We did not encounter any anastomotic (duodeno-jejunal) leak-related morbidity in our series. Two patients had DGE, which was also managed without any significant increase in the hospital stay. One major complication in our series was due to a leak from the esophago-gastric anastomosis (case no. 6) requiring percutaneous intervention. None of our patients required reoperation. Dorcaratto et al. [9] reported major complications in two out of 9 patients following primary anastomosis (end-to-end and end-to-side). In contrast, we and another series from a high-volume center in India did not encounter any morbidity related to side-to-side duodeno-jejunal anastomosis [7], thus emphasizing that side-to-side anastomosis is comparable to other techniques. Notably, a feeding jejunostomy was performed in the majority of the patients in our study except those who had primary closure after wedge (sleeve) resection. This approach ensured early enteral feeding, thus providing crucial nutritional support in the early postoperative period, despite leak-related morbidity. Feeding jejunostomy is recommended in any patient with a precarious duodenal suture line and is performed routinely in pancreaticoduodenectomy.
Surgical resection is the mainstay of treatment for duodenal GIST diagnosed pre-operatively. A wide local excision with negative margins is sufficient as these tumors are well-encapsulated and rarely show lymphatic spread. Hence, routine lymphadenectomy is not recommended unless the lymph nodes are grossly enlarged on preoperative imaging or during surgery [10,11]. Studies have shown similar long-term outcome and survival with limited duodenal resection when compared with pancreaticoduodenectomy for duodenal GIST [9,12].
Limited duodenal resection for colon carcinoma with direct infiltration or malignant colo-duodenal fistula has been extensively described in literature with good outcome and equivalent survival as compared to more radical resections such as pancreaticoduodenectomy along with colonic resection [13-16]. In a series by Gupta et al. [17], five out of nine patients with malignant colo-duodenal fistula underwent sleeve resection of duodenum with R0 resection status and good outcome. However, the data related to gall bladder cancer with duodenal involvement is limited. A large series from India reported sleeve resection of the duodenum in 16 out of 26 patients (61.5%) with gall bladder cancer with duodenal involvement and concluded that duodenal infiltration in gall bladder cancer is not an indicator of unresectability or pancreaticoduodenectomy [18].
It is difficult to identify duodenal involvement preoperatively in case of a large retroperitoneal tumor as most often such large tumors generate pressure and symptoms of upper gastrointestinal obstruction.
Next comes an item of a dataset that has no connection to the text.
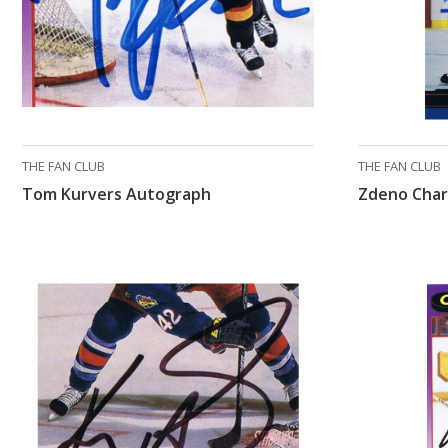
THE FAN CLUB
THE FAN CLUB
Tom Kurvers Autograph
Zdeno Char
Limited duodenal resection can be safely performed when the duodenal involvement is found intra-operatively, depending upon the duodenal length, segments and the circumference involved. A case series of 15 patients from Italy describing the short-term outcome of duodenal resection for retroperitoneal sarcoma, however, concluded that segmental resection of duodenum was frequently associated with anastomotic leak-related morbidity (21% vs. 0%) than wedge (sleeve) resection [19].
Primary adenocarcinoma of the fourth segment of the duodenum and the proximal jejunum can also be safely resected with limited (distal) duodenal resection, especially when the tumor is small and the small bowel mesentery and the head of the pancreas/uncinate process are not involved. Many studies comparing pancreaticoduodenectomy with limited duodenal resection have reported equivalent long-term outcome and overall survival with less morbidity [20,21]. A recent propensity-matched analysis of 2,487 patients comparing radical resection with partial resection for duodenal adenocarcinoma concluded that adjuvant therapy in addition to surgery improved survival regardless of the type of surgery and played a significant role in survival [22]. R0 resection was achieved in all of our patients with duodenal adenocarcinoma who underwent PPLDR. Hence these series and our experience corroborate the feasibility and oncological adequacy of PPLDR for such tumors.


A major limitation of our study is the small number of patients and heterogeneity of primary (benign and malignant) tumors. Unfortunately, the paucity of resectable duodenal tumors even in high-volume and specialized gastrointestinal/oncology units limit the possibility of a large series or any future randomized study. Meanwhile, series such as ours and others [8,9] represent high-quality evidence. Future studies are also required to explore the outcomes of PPLDR with a minimally invasive (laparoscopic/robotic) approach. In patients with benign or low-grade malignant primary tumors of the duodenum and cancers of adjacent organs or the retroperitoneum involving the duodenum, PPLDR is an easier and safer but oncologically adequate alternative to pancreaticoduodenectomy. We did not compare the results of PPLDR with those of pancreaticoduodenectomy due to the differences in the indications for PPLDR and pancreaticoduodenectomy, as described above. Our median follow-up was only 23 months but it is well known that most recurrences occur in the first 24 months. Further, we recommend PPLDR for benign tumors or tumors with low malignancy potential.


Authors would like to acknowledge Mr. Deepak Sharma for his perennial support in obtaining and maintaining patient records.





No potential conflict of interest relevant to this article was reported.


Conceptualization: PV, VKK. Data curation: AS, AN, PV, MT. Methodology: PV, SS, VKK. Visualization: PV, SS, VKK Writing - original draft: PV, RPC, VKK. Writing - review & editing: PV, RPC, VKK.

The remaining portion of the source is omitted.